Go through the entries below and work out how many lines include "HVAC". Answer with the number only.

◆ Page images and extracted text ◆
# # #
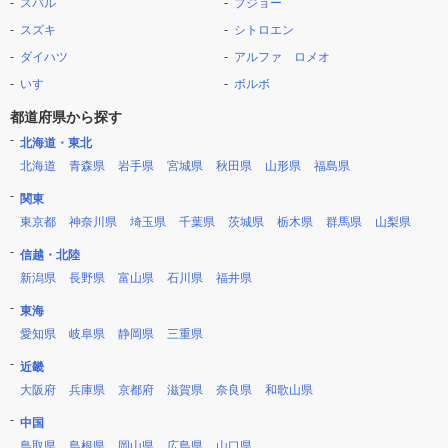
スバル
プジョー
スズキ
シトロエン
ダイハツ
アルファ ロメオ
いすゞ
ボルボ
都道府県から探す
北海道・東北
北海道
青森県
岩手県
宮城県
秋田県
山形県
福島県
関東
東京都
神奈川県
埼玉県
千葉県
茨城県
栃木県
群馬県
山梨県
信越・北陸
新潟県
長野県
富山県
石川県
福井県
東海
愛知県
岐阜県
静岡県
三重県
近畿
大阪府
兵庫県
京都府
滋賀県
奈良県
和歌山県
中国
鳥取県
島根県
岡山県
広島県
山口県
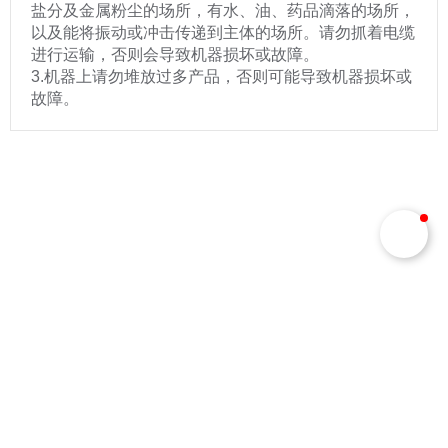
盐分及金属粉尘的场所，有水、油、药品滴落的场所，
以及能将振动或冲击传递到主体的场所。请勿抓着电缆
进行运输，否则会导致机器损坏或故障。
3.机器上请勿堆放过多产品，否则可能导致机器损坏或
故障。
您对我们的产品感兴趣吗？
如果您有意向购买机器人、咨询机器人应
用方案，或者希望与博朗特合作，欢迎随
时联系我们，我们将根据您的需求提供最
佳解决方案。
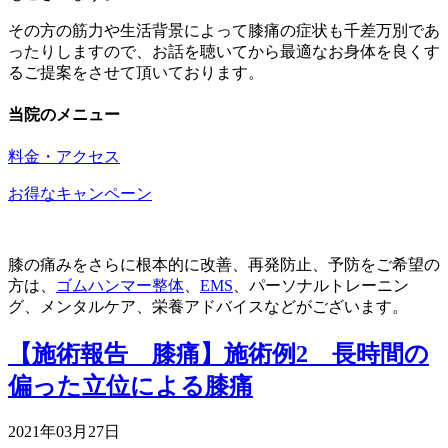
その方の筋力や生活背景によって膝痛の症状も千差万別であ
ったりしますので、お話を聴いてから最適なお身体を良くす
るご提案をさせて頂いております。
当院のメニュー
料金・アクセス
お得なキャンペーン
膝の痛みをさらに根本的に改善、再発防止、予防をご希望の
方は、
ゴムハンマー整体
、
EMS
、パーソナルトレーニン
グ、メンタルケア、栄養アドバイスなどがございます。
【施術報告 膝痛】施術例2 長時間の
偏った立位による膝痛
2021年03月27日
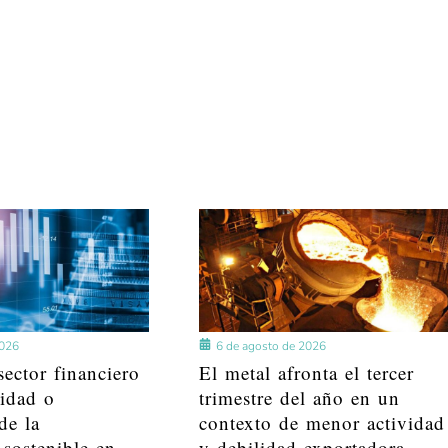
2026
6 de agosto de 2026
ector financiero
El metal afronta el tercer
lidad o
trimestre del año en un
de la
contexto de menor actividad
 sostenible en
y debilidad exportadora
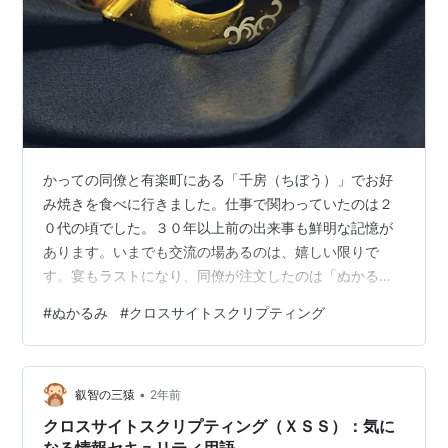
かっての同僚と有楽町にある「千房（ちぼう）」でお好
み焼きを食べに行きました。仕事で関わっていたのは２
０代の頃でした。３０年以上前の出来事も鮮明な記憶が
あります。いまでも交流の場あるのは、嬉しい限りで
す。宴もラストになり、同僚が注文したのは「ぬかるみ
焼き」です。独特なネーミングですが、これは千房のメ
#
ぬかるみ
#
クロスサイトスクリプティング
ニュー表には載ってないお好み焼きです。その正体は、
ミックス焼きです。ただ、メニュー表にあるミックス焼
きより、安価な価格設定になってます。「ぬかるみ焼
•
き」は、千房の裏メニューとして知られています。誕生
叡智の三猿
2年前
のきっかけは、かって笑福亭鶴瓶が出ていた深夜ラジオ
クロスサイトスクリプティング（ＸＳＳ）：気に
番組（ぬかるみの世界）からのようです。昭和時代に大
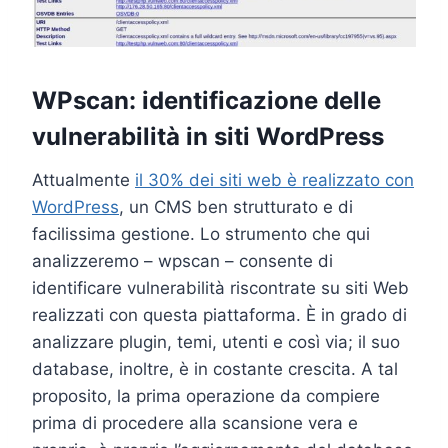
WPscan: identificazione delle
vulnerabilità in siti WordPress
Attualmente
il 30% dei siti web è realizzato con
WordPress
, un CMS ben strutturato e di
facilissima gestione. Lo strumento che qui
analizzeremo – wpscan – consente di
identificare vulnerabilità riscontrate su siti Web
realizzati con questa piattaforma. È in grado di
analizzare plugin, temi, utenti e così via; il suo
database, inoltre, è in costante crescita. A tal
proposito, la prima operazione da compiere
prima di procedere alla scansione vera e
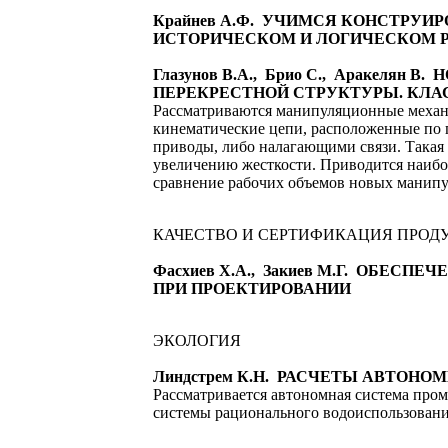
Крайнев А.Ф. УЧИМСЯ КОНСТРУИ
ИСТОРИЧЕСКОМ И ЛОГИЧЕСКОМ Р
Глазунов В.А., Брио С., Аракел
ПЕРЕКРЕСТНОЙ СТРУКТУРЫ. КЛ
Рассматриваются манипуляционные механиз
кинематические цепи, расположенные по
приводы, либо налагающими связи. Такая 
увеличению жесткости. Приводится наибо
сравнение рабочих объемов новых манипу
КАЧЕСТВО И СЕРТИФИКАЦИЯ ПРОД
Фасхиев Х.А., Закиев М.Г. ОБ
ПРИ ПРОЕКТИРОВАНИИ
ЭКОЛОГИЯ
Линдстрем К.Н. РАСЧЕТЫ АВТОН
Рассматривается автономная система пром
системы рационального водоиспользовани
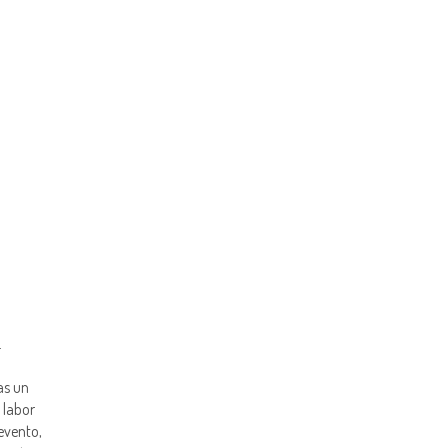
L
as un
 labor
 evento,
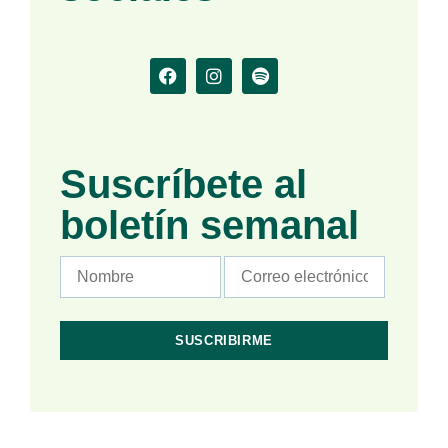
Suscríbete al
boletín semanal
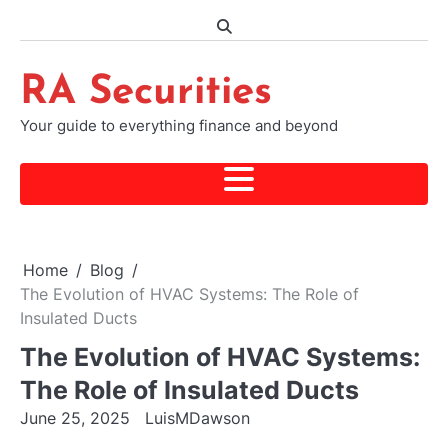
Skip
to
content
RA Securities
Your guide to everything finance and beyond
Home
Blog
The Evolution of HVAC Systems: The Role of
Insulated Ducts
The Evolution of HVAC Systems:
The Role of Insulated Ducts
June 25, 2025
LuisMDawson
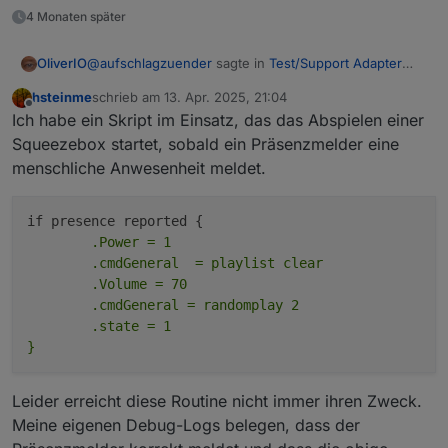
Möchte ungerne meine Scripte alle
Playlist ID.
4 Monaten später
anpassen und dann kommt mit dem
Das Widget kann ich nicht ausprobieren.
nächsten Update die alte Schreibweise
Ich habe keine VIS, bzw. verwende ich
@
aufschlagzuender
sagte in
Test/Support Adapter
OliverIO
zurück.
Jarvis als Visualisierung.
SqueezeboxRPC
:
hsteinme
schrieb am
13. Apr. 2025, 21:04
zuletzt editiert von
Offline
Ich habe keine VIS, bzw. verwende ich Jarvis als
Ich habe ein Skript im Einsatz, das das Abspielen einer
Visualisierung
Squeezebox startet, sobald ein Präsenzmelder eine
Hast du dann den neuen sendTo Befehl zum Abruf
menschliche Anwesenheit meldet.
der Playlist ausprobiert?
	.Power = 1

	.cmdGeneral  = playlist clear

	.Volume = 70

	.cmdGeneral = randomplay 2

	.state = 1

Leider erreicht diese Routine nicht immer ihren Zweck.
Meine eigenen Debug-Logs belegen, dass der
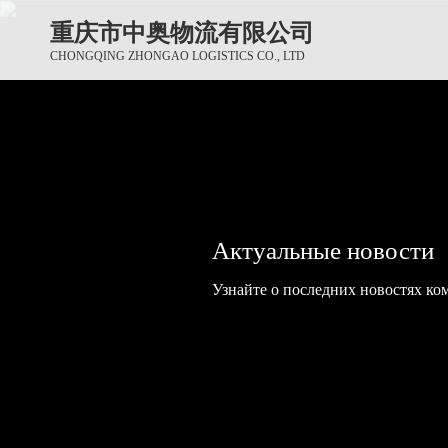
重庆市中奥物流有限公司
CHONGQING ZHONGAO LOGISTICS CO., LTD
Актуальные новости
Актуальные новости
Актуальные новости
Узнайте о последних новостях ко
Узнайте о последних новостях ко
Узнайте о последних новостях ко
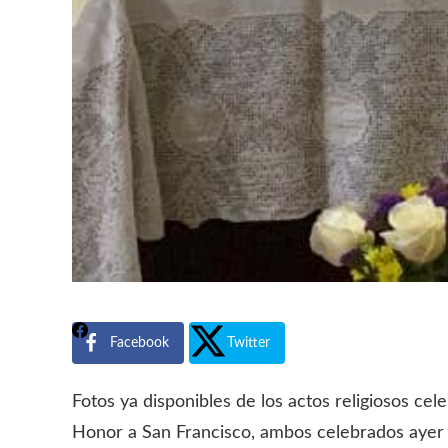
Facebook
Twitter
Fotos ya disponibles de los actos religiosos ce
Honor a San Francisco, ambos celebrados ayer 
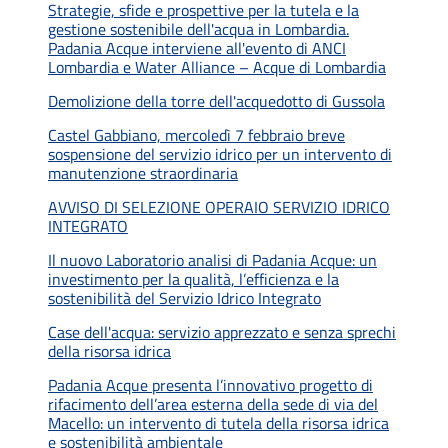
Strategie, sfide e prospettive per la tutela e la
gestione sostenibile dell'acqua in Lombardia.
Padania Acque interviene all'evento di ANCI
Lombardia e Water Alliance – Acque di Lombardia
Demolizione della torre dell'acquedotto di Gussola
Castel Gabbiano, mercoledì 7 febbraio breve
sospensione del servizio idrico per un intervento di
manutenzione straordinaria
AVVISO DI SELEZIONE OPERAIO SERVIZIO IDRICO
INTEGRATO
Il nuovo Laboratorio analisi di Padania Acque: un
investimento per la qualità, l’efficienza e la
sostenibilità del Servizio Idrico Integrato
Case dell'acqua: servizio apprezzato e senza sprechi
della risorsa idrica
Padania Acque presenta l’innovativo progetto di
rifacimento dell’area esterna della sede di via del
Macello: un intervento di tutela della risorsa idrica
e sostenibilità ambientale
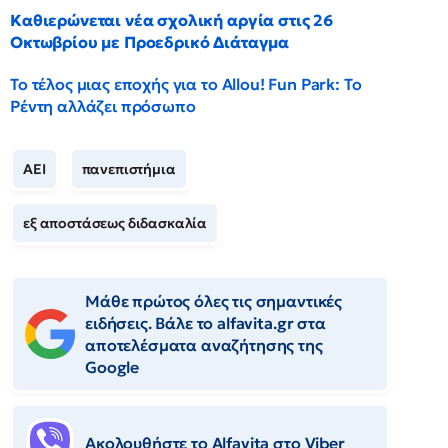
Καθιερώνεται νέα σχολική αργία στις 26
Οκτωβρίου με Προεδρικό Διάταγμα
Το τέλος μιας εποχής για το Allou! Fun Park: Το
Ρέντη αλλάζει πρόσωπο
ΑΕΙ
πανεπιστήμια
εξ αποστάσεως διδασκαλία
Μάθε πρώτος όλες τις σημαντικές
ειδήσεις. Βάλε το alfavita.gr στα
αποτελέσματα αναζήτησης της
Google
Ακολουθήστε το Αlfavita στο Viber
# # #
◆ RESPONSE TO THE TASK ◆
2